C’est le vicaire qui était à notre poste d’observation quand les premiers humains furent amenés au cylindre. J’étais assis plus bas, ramassé sur moi-même et écoutant de toutes mes oreilles. Il eut un soudain mouvement de recul, et, croyant que nous avions été aperçus, j’eus un spasme de terreur. Il se laissa glisser parmi les décombres et vint se blottir près de moi dans les ténèbres, gesticulant en silence ; pendant un instant je partageai sa terreur. Comprenant à ses gestes qu’il me laissait la possession de la lucarne et ma curiosité me rendant bientôt tout mon courage, je me levai, l’enjambai et me hissai jusqu’à l’ouverture. D’abord, je ne pus voir aucune cause à son effroi. La nuit maintenant était tombée, les étoiles brillaient faiblement, mais le trou était éclairé par les flammes vertes et vacillantes de la machine qui fabriquait les barres d’aluminium. La scène entière était un tableau tremblotant de lueurs vertes et d’ombres noires, vagues et mouvantes, étrangement fatigant à la vue.
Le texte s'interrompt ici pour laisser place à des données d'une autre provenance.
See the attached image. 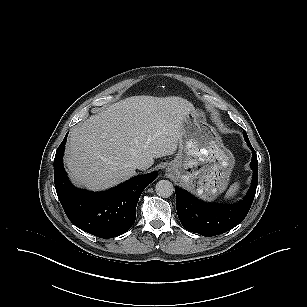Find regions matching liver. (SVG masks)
<instances>
[{"label":"liver","mask_w":307,"mask_h":307,"mask_svg":"<svg viewBox=\"0 0 307 307\" xmlns=\"http://www.w3.org/2000/svg\"><path fill=\"white\" fill-rule=\"evenodd\" d=\"M194 109L180 97L133 96L92 115L70 131L65 163L71 179L105 190L134 176L136 161L150 167L155 158L174 154L182 121Z\"/></svg>","instance_id":"liver-1"}]
</instances>
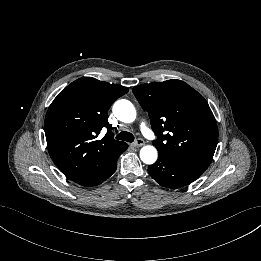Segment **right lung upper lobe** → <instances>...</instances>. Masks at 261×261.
<instances>
[{
  "instance_id": "cb5924a9",
  "label": "right lung upper lobe",
  "mask_w": 261,
  "mask_h": 261,
  "mask_svg": "<svg viewBox=\"0 0 261 261\" xmlns=\"http://www.w3.org/2000/svg\"><path fill=\"white\" fill-rule=\"evenodd\" d=\"M128 89L92 77H82L67 86L52 102L45 117L49 154L71 180L83 179L102 169L127 149L113 139L107 112ZM103 127L107 134L98 140Z\"/></svg>"
}]
</instances>
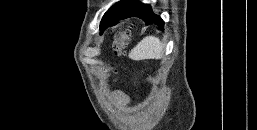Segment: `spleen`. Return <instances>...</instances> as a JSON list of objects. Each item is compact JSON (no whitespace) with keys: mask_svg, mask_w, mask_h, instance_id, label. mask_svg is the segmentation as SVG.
<instances>
[{"mask_svg":"<svg viewBox=\"0 0 257 130\" xmlns=\"http://www.w3.org/2000/svg\"><path fill=\"white\" fill-rule=\"evenodd\" d=\"M164 46L159 38L146 36L129 53V58L135 61L161 59Z\"/></svg>","mask_w":257,"mask_h":130,"instance_id":"1","label":"spleen"}]
</instances>
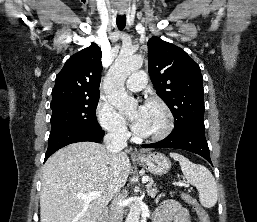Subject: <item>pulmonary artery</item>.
Here are the masks:
<instances>
[{"instance_id":"pulmonary-artery-1","label":"pulmonary artery","mask_w":257,"mask_h":222,"mask_svg":"<svg viewBox=\"0 0 257 222\" xmlns=\"http://www.w3.org/2000/svg\"><path fill=\"white\" fill-rule=\"evenodd\" d=\"M147 83V76L144 71H137L126 81V86L131 91L141 90Z\"/></svg>"}]
</instances>
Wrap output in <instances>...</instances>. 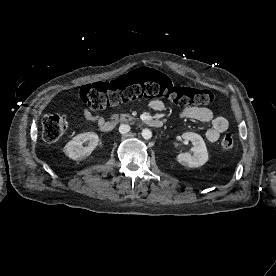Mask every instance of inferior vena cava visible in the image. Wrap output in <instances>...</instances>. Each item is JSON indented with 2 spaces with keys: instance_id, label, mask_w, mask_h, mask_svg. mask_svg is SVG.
<instances>
[{
  "instance_id": "obj_1",
  "label": "inferior vena cava",
  "mask_w": 276,
  "mask_h": 276,
  "mask_svg": "<svg viewBox=\"0 0 276 276\" xmlns=\"http://www.w3.org/2000/svg\"><path fill=\"white\" fill-rule=\"evenodd\" d=\"M130 131V126L128 124H122L120 127H119V132L121 134H126Z\"/></svg>"
}]
</instances>
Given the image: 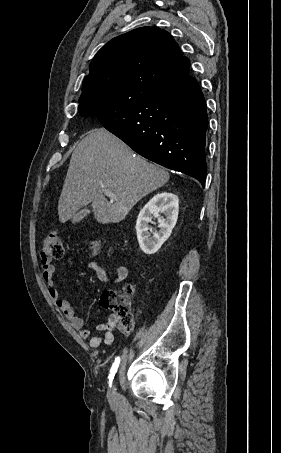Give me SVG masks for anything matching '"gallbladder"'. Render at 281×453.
<instances>
[{"instance_id":"bac80fb5","label":"gallbladder","mask_w":281,"mask_h":453,"mask_svg":"<svg viewBox=\"0 0 281 453\" xmlns=\"http://www.w3.org/2000/svg\"><path fill=\"white\" fill-rule=\"evenodd\" d=\"M89 210H87V208H83V210H80V212H78V214H75V216H73V224L75 225L77 222H79V220H82V218H84V216H86V214H88Z\"/></svg>"}]
</instances>
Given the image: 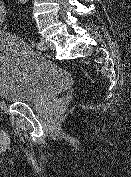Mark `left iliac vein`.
Here are the masks:
<instances>
[{
    "instance_id": "4c4485c4",
    "label": "left iliac vein",
    "mask_w": 131,
    "mask_h": 177,
    "mask_svg": "<svg viewBox=\"0 0 131 177\" xmlns=\"http://www.w3.org/2000/svg\"><path fill=\"white\" fill-rule=\"evenodd\" d=\"M40 42L42 43V48L40 50H53L54 49V45L50 41L44 38H41Z\"/></svg>"
}]
</instances>
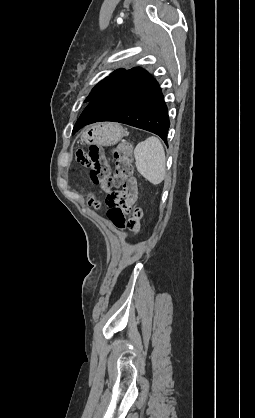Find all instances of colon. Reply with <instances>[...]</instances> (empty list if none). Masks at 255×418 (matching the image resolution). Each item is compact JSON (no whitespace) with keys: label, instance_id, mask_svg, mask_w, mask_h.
I'll return each mask as SVG.
<instances>
[{"label":"colon","instance_id":"obj_1","mask_svg":"<svg viewBox=\"0 0 255 418\" xmlns=\"http://www.w3.org/2000/svg\"><path fill=\"white\" fill-rule=\"evenodd\" d=\"M115 161V171H109L103 152L98 146H91L88 152L79 150L76 153L77 161L85 167L89 168V177L101 191L109 192L106 203L108 205L107 216L117 228H128L131 231L140 229V220L142 218V210L139 206H135L132 210V216L127 219L122 208L125 198L118 191H111L112 188L118 187L124 181L128 180L133 172L132 166V149L129 143H120L112 151Z\"/></svg>","mask_w":255,"mask_h":418}]
</instances>
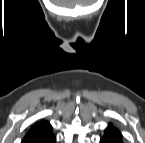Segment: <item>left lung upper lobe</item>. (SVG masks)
I'll return each mask as SVG.
<instances>
[{
	"label": "left lung upper lobe",
	"mask_w": 145,
	"mask_h": 143,
	"mask_svg": "<svg viewBox=\"0 0 145 143\" xmlns=\"http://www.w3.org/2000/svg\"><path fill=\"white\" fill-rule=\"evenodd\" d=\"M105 136L112 137V138L116 139L117 141L122 142V140H121V133L112 124H110L107 127V129L105 131Z\"/></svg>",
	"instance_id": "1"
}]
</instances>
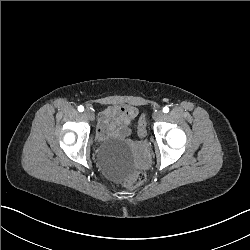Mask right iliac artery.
Listing matches in <instances>:
<instances>
[{
	"label": "right iliac artery",
	"mask_w": 250,
	"mask_h": 250,
	"mask_svg": "<svg viewBox=\"0 0 250 250\" xmlns=\"http://www.w3.org/2000/svg\"><path fill=\"white\" fill-rule=\"evenodd\" d=\"M78 111H79V112H83V111H84V107H83L82 105H80V106L78 107Z\"/></svg>",
	"instance_id": "obj_1"
}]
</instances>
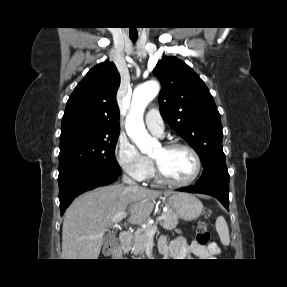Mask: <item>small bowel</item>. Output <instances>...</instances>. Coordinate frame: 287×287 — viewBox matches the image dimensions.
Wrapping results in <instances>:
<instances>
[{"mask_svg":"<svg viewBox=\"0 0 287 287\" xmlns=\"http://www.w3.org/2000/svg\"><path fill=\"white\" fill-rule=\"evenodd\" d=\"M159 250L164 257L169 259H184L191 256L207 259L218 253L219 247L215 242L210 243L208 246H202L197 241L188 243L184 237L178 236L169 244L166 238L162 237L159 240Z\"/></svg>","mask_w":287,"mask_h":287,"instance_id":"obj_1","label":"small bowel"}]
</instances>
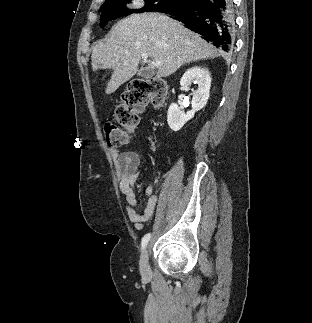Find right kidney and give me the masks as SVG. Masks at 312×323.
I'll use <instances>...</instances> for the list:
<instances>
[{"label": "right kidney", "instance_id": "obj_1", "mask_svg": "<svg viewBox=\"0 0 312 323\" xmlns=\"http://www.w3.org/2000/svg\"><path fill=\"white\" fill-rule=\"evenodd\" d=\"M191 84H197L198 86L196 90H193L192 110L185 114L183 108H178L177 104H171L169 106L167 122L169 128L174 130V132L181 130L182 126L193 118L195 112L202 110L206 106L210 96L211 86L209 70L204 68V66H193V68H189L184 76H182L180 86L184 90H189Z\"/></svg>", "mask_w": 312, "mask_h": 323}]
</instances>
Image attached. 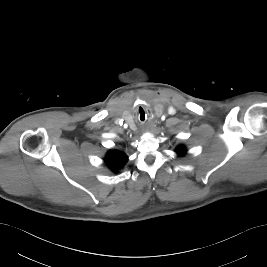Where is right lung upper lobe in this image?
Listing matches in <instances>:
<instances>
[{
    "label": "right lung upper lobe",
    "instance_id": "obj_1",
    "mask_svg": "<svg viewBox=\"0 0 267 267\" xmlns=\"http://www.w3.org/2000/svg\"><path fill=\"white\" fill-rule=\"evenodd\" d=\"M127 155L118 150H110L105 157L106 166L114 173H118L127 163Z\"/></svg>",
    "mask_w": 267,
    "mask_h": 267
}]
</instances>
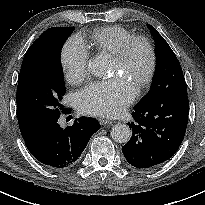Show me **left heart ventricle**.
Returning <instances> with one entry per match:
<instances>
[{
  "label": "left heart ventricle",
  "mask_w": 205,
  "mask_h": 205,
  "mask_svg": "<svg viewBox=\"0 0 205 205\" xmlns=\"http://www.w3.org/2000/svg\"><path fill=\"white\" fill-rule=\"evenodd\" d=\"M148 66V53L146 48L137 44L133 47L128 59L120 64L114 60L112 75H122L134 84L143 77Z\"/></svg>",
  "instance_id": "b2bd125f"
}]
</instances>
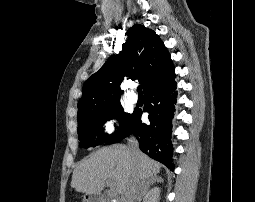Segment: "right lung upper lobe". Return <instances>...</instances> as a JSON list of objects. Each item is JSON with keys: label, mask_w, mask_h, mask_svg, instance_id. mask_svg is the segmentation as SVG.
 <instances>
[{"label": "right lung upper lobe", "mask_w": 255, "mask_h": 202, "mask_svg": "<svg viewBox=\"0 0 255 202\" xmlns=\"http://www.w3.org/2000/svg\"><path fill=\"white\" fill-rule=\"evenodd\" d=\"M126 35L118 55L106 63L84 83L78 102L77 117L96 109L120 103V83L124 76L139 79L143 93L158 88L175 78V70L164 43L153 31L136 24Z\"/></svg>", "instance_id": "cb5924a9"}]
</instances>
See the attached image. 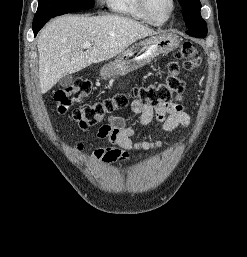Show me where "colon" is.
Returning <instances> with one entry per match:
<instances>
[{
    "instance_id": "5ec220e1",
    "label": "colon",
    "mask_w": 247,
    "mask_h": 257,
    "mask_svg": "<svg viewBox=\"0 0 247 257\" xmlns=\"http://www.w3.org/2000/svg\"><path fill=\"white\" fill-rule=\"evenodd\" d=\"M175 56L178 60H183L182 67L186 71L194 70L200 65L198 49L191 42H184ZM184 90L185 81L181 77V66L178 62H172L162 82L135 87L131 96L144 105L157 106L169 101L173 94H181ZM91 92L90 81L83 79H78L72 85L56 91L54 102L57 111L60 114L69 112L74 105L89 97ZM128 101V95L119 93L111 98L80 105L72 110L70 118L79 128L87 129L102 123L114 112L125 108Z\"/></svg>"
}]
</instances>
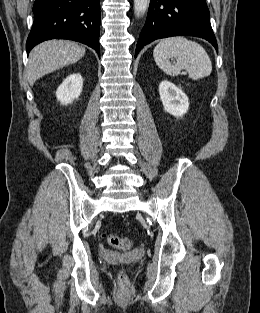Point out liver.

Au-dessus et en tous sens, se souciant peu de tout cela, voletaient les chauves-souris. On n’apercevait plus de Marsiens rampants, le monticule de poudre vert bleu s’était tellement accru qu’il les dissimulait à ma vue, et une machine de combat, les jambes repliées, accroupie et diminuée, se voyait de l’autre côté du trou. Alors, par-dessus le tapage de ces machines en action, me parvint un soupçon de voix humaines, que je n’accueillis d’abord que pour le repousser.
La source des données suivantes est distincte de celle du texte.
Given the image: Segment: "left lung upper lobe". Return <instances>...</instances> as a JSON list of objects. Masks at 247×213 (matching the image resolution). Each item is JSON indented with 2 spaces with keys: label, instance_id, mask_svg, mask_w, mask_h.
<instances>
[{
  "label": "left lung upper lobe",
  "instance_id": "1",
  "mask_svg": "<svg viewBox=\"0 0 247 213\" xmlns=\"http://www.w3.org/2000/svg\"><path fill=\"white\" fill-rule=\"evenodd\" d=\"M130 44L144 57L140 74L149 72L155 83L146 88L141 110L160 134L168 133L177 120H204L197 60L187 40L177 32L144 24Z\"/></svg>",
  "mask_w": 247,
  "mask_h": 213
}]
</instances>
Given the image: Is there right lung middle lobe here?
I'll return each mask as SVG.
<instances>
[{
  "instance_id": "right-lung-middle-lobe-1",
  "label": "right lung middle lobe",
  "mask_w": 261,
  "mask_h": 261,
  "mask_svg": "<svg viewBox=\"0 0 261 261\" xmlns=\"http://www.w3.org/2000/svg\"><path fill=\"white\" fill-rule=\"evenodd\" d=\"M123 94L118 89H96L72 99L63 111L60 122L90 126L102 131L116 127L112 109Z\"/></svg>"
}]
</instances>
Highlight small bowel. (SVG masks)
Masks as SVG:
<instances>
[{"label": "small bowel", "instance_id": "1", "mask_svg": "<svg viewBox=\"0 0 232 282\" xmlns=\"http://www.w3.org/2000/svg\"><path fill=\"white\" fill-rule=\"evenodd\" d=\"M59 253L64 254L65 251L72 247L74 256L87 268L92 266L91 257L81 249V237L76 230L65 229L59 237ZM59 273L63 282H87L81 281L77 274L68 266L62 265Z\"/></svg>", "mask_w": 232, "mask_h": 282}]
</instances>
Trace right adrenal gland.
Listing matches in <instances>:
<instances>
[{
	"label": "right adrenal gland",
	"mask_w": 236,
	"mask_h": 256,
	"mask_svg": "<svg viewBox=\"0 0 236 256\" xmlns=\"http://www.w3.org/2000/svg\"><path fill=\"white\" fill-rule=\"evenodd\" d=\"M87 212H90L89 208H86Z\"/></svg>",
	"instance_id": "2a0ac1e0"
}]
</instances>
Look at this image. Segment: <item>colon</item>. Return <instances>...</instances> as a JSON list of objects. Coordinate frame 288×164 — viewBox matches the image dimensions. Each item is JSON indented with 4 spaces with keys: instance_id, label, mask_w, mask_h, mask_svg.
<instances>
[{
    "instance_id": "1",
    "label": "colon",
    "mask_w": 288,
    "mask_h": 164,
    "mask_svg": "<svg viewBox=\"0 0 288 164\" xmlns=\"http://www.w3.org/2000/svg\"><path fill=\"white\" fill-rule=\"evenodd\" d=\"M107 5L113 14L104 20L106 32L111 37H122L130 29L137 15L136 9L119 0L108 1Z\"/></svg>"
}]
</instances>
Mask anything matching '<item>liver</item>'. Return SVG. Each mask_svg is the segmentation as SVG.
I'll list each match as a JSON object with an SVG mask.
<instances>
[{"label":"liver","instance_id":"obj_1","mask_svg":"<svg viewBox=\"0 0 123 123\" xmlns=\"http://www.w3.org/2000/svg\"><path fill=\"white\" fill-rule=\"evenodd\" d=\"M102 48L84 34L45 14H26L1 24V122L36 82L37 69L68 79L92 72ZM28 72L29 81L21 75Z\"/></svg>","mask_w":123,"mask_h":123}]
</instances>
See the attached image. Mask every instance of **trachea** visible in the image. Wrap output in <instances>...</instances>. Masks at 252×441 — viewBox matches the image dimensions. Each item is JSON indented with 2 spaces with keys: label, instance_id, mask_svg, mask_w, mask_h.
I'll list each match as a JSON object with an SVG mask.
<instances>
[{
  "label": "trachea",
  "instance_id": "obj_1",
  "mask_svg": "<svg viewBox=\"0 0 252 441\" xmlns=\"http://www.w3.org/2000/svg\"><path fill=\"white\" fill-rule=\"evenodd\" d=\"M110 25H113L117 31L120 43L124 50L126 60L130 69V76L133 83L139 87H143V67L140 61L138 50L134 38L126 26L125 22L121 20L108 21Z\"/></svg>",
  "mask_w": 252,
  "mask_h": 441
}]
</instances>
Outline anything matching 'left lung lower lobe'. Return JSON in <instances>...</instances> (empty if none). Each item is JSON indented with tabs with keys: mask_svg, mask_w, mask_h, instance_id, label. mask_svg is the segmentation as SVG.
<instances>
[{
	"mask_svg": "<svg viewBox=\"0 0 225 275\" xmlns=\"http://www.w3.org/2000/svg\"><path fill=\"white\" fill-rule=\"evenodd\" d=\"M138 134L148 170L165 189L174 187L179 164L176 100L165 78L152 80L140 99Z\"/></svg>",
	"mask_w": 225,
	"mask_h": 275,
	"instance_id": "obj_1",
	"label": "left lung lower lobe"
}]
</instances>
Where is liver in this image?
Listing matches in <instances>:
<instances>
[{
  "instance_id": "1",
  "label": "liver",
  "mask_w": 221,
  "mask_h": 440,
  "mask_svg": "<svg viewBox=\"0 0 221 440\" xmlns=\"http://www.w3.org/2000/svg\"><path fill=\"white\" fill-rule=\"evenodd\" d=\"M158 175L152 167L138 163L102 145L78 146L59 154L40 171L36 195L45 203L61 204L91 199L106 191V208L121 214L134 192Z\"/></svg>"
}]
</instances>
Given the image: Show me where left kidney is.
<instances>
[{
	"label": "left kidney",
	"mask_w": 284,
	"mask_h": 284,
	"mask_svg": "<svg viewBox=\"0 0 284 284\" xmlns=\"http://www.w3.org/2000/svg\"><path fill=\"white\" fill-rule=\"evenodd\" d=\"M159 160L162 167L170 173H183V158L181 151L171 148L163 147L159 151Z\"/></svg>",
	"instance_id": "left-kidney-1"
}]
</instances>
Je me mis à observer de près cette machine de combat, m’assurant pour la première fois que l’espèce de capuchon contenait réellement un Marsien. Quand les flammes vertes s’élevaient, je pouvais voir le reflet huileux de son tégument et l’éclat de ses yeux. Tout à coup, j’entendis un cri et je vis un long tentacule atteindre, par-dessus l’épaule de la machine, jusqu’à une petite cage qui faisait saillie sur le dos. Alors quelque chose qui se débattait violemment fut soulevé contre le ciel, énigme vague et sombre contre la voûte étoilée, et au moment où cet objet noir était ramené plus bas, je vis à la clarté verte de la flamme que c’était un homme. Pendant un moment il fut clairement visible. C’était, en effet, un homme d’âge moyen, vigoureux, plein de santé et bien mis ; trois jours auparavant il devait, personnage d’importance, se promener à travers le monde. Je pus voir ses yeux terrifiés et les reflets de la flamme sur ses boutons et sa chaîne de montre. Il disparut derrière le monticule et pendant un certain temps il n’y eut pas un bruit. Alors commença une série de cris humains, et, de la part des Marsiens, un bruit continu et joyeux…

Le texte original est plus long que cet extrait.